> Work item: Provide only the number of lines in the records where "coaches" appears.

###

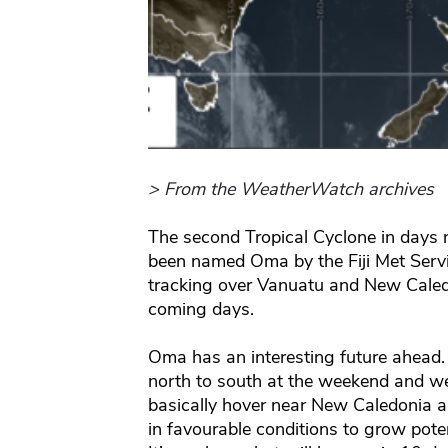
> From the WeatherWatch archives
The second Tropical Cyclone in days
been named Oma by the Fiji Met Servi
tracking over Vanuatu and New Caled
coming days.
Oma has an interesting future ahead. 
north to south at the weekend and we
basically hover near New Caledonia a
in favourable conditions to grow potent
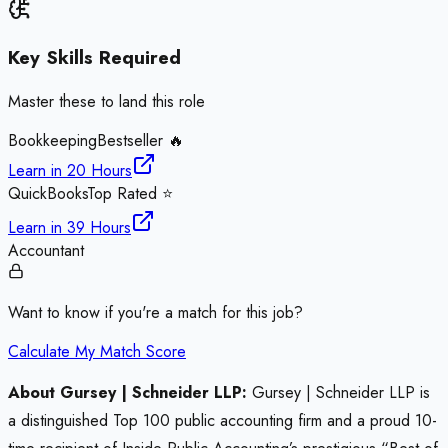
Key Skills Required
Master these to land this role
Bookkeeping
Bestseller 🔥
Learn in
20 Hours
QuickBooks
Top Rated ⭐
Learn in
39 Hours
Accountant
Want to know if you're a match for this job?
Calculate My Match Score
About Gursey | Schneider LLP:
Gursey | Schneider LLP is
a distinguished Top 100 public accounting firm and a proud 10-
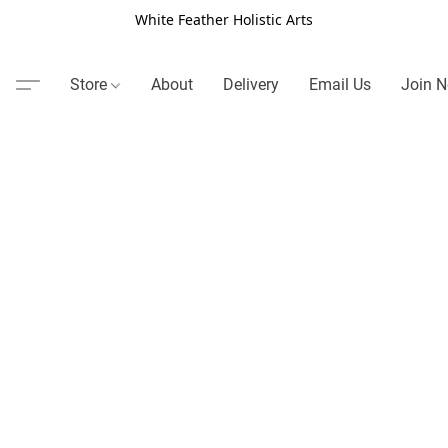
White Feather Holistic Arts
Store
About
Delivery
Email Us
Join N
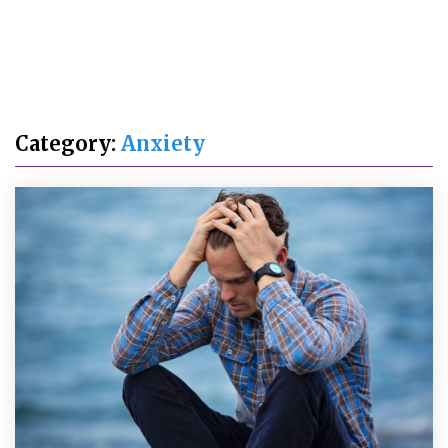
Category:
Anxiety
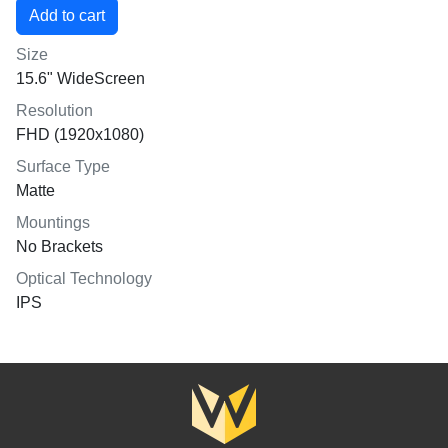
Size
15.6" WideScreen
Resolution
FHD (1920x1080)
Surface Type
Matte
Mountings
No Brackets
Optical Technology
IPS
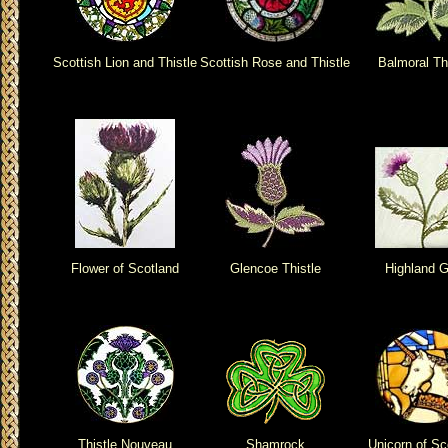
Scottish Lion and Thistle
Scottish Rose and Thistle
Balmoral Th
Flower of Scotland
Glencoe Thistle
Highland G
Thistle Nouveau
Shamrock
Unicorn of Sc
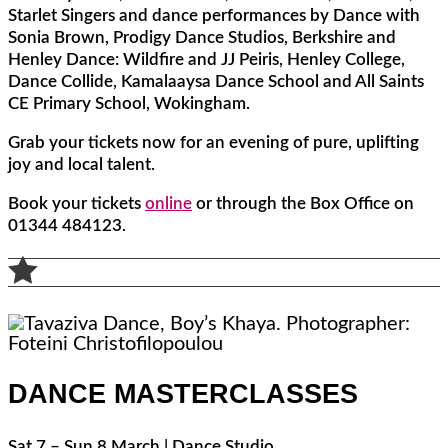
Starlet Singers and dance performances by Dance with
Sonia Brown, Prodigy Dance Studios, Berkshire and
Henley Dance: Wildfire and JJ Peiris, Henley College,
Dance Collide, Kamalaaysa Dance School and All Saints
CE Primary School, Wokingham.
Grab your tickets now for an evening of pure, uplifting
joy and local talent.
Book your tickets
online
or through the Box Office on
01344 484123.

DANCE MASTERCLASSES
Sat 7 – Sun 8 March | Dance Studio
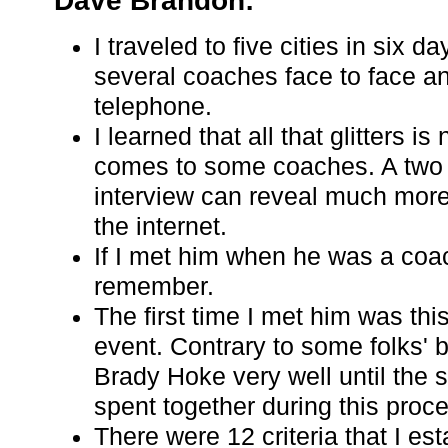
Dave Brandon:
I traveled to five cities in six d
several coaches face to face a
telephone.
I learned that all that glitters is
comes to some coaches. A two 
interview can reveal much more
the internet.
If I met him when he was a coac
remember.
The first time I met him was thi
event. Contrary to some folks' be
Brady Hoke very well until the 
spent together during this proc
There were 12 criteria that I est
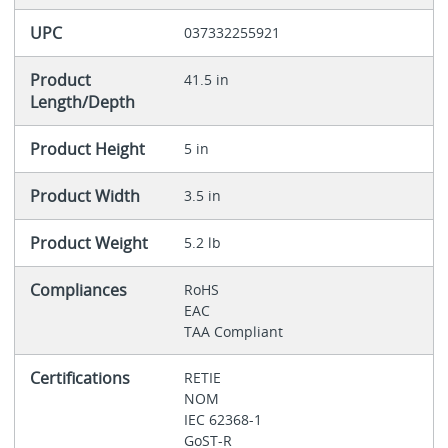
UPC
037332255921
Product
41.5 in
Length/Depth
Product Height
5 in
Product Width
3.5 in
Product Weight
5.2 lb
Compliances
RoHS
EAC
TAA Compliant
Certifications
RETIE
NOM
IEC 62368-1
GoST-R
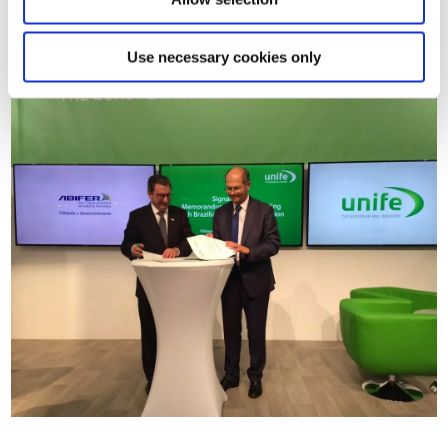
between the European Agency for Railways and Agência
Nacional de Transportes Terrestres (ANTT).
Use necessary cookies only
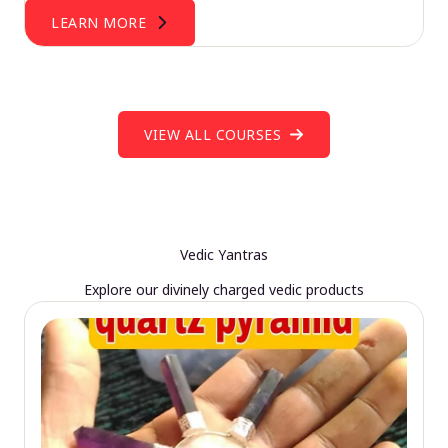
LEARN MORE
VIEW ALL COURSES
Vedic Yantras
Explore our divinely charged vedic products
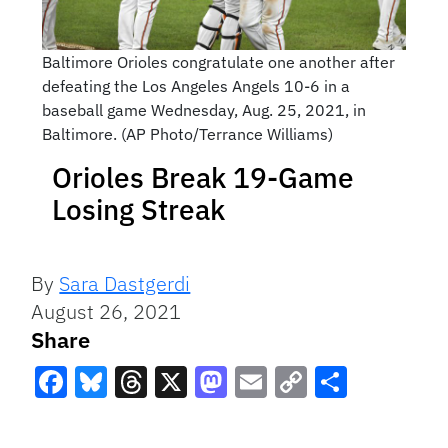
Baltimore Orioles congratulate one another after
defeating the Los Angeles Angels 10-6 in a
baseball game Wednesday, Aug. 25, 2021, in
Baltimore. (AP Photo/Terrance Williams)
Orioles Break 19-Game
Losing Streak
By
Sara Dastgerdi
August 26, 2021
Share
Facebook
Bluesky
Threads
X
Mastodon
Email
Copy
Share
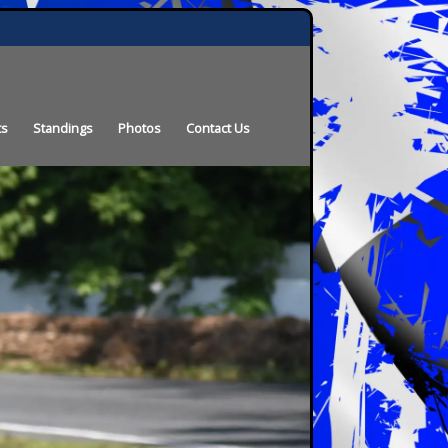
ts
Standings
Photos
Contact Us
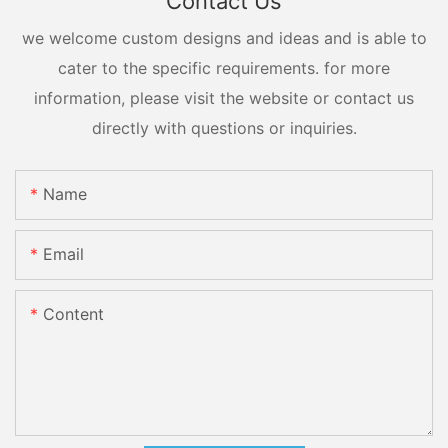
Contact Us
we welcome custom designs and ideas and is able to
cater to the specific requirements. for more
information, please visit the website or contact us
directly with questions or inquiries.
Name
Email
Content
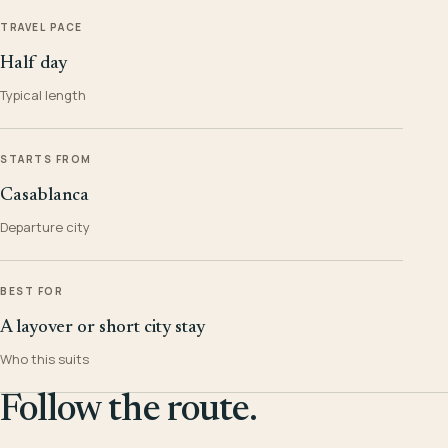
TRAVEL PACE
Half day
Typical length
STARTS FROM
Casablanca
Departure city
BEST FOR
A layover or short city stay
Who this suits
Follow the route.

###

> Answer for the task: 2